HR 5256

Observation data Epoch J2000 Equinox ICRS
- Constellation: Ursa Major
- Right ascension: 13^{h} 57^{m} 32.05836^{s}
- Declination: +61° 29′ 34.3000″
- Apparent magnitude (V): 6.52

Characteristics
- Spectral type: K3 V
- U−B color index: 0.98
- B−V color index: 1.01

Astrometry
- Radial velocity (R_{v}): −26.376±0.0011 km/s
- Proper motion (μ): RA: −31.693(22) mas/yr Dec.: +216.290(21) mas/yr
- Parallax (π): 99.3325±0.0193 mas
- Distance: 32.835 ± 0.006 ly (10.067 ± 0.002 pc)
- Absolute magnitude (M_{V}): 6.51

Details
- Mass: 0.82 M_{☉}
- Radius: 0.78 R_{☉}
- Luminosity: 0.28 L_{☉}
- Surface gravity (log g): 4.57 cgs
- Temperature: 4,811 K
- Metallicity [Fe/H]: 0.17 dex
- Rotational velocity (v sin i): 4.6 km/s
- Age: 5.36 Gyr
- Other designations: BD+62°1325, HD 122064, HIP 68184, HR 5256, SAO 16230, G 239-008, LTT 14084

Database references
- SIMBAD: data

= HR 5256 =

Star in the constellation Ursa Major

HR 5256 is a star located 32.869 light-years away from the Sun in the northern circumpolar constellation of Ursa Major. It has an orange hue and is a challenge to view with the naked eye, having an apparent visual magnitude of 6.52. The distance to this star is just over 10 parsecs, so the absolute magnitude of 6.51 is almost the same as the star's apparent magnitude. HR 5256 is drifting nearer to the Sun with a radial velocity of −26.4 km/s, and will make its closest approach to the Sun in about 333,000±16,000 years, when it will be at a distance of 3.9 ±.
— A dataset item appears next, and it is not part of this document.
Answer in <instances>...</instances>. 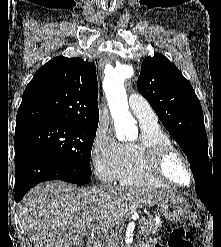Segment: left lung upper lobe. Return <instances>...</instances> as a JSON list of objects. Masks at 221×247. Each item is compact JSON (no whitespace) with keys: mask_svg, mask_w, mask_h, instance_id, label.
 <instances>
[{"mask_svg":"<svg viewBox=\"0 0 221 247\" xmlns=\"http://www.w3.org/2000/svg\"><path fill=\"white\" fill-rule=\"evenodd\" d=\"M138 90L186 154L197 184L214 181L203 111L190 82L164 55L146 57Z\"/></svg>","mask_w":221,"mask_h":247,"instance_id":"left-lung-upper-lobe-1","label":"left lung upper lobe"}]
</instances>
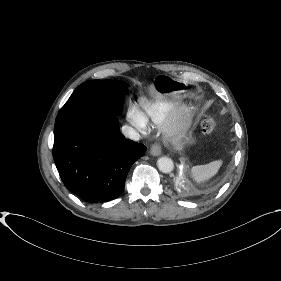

This object is an ordinary K-type main-sequence star with a stellar classification of K3 V, which indicates it is undergoing core hydrogen fusion. It is over five billion years of age and is spinning slowly with a projected rotational velocity of 4.6 km/s. The star has an estimated 82% of the Sun's mass and 78% of the Sun's radius. It is radiating just 28% of the luminosity of the Sun from its photosphere at an effective temperature of 4,811 K.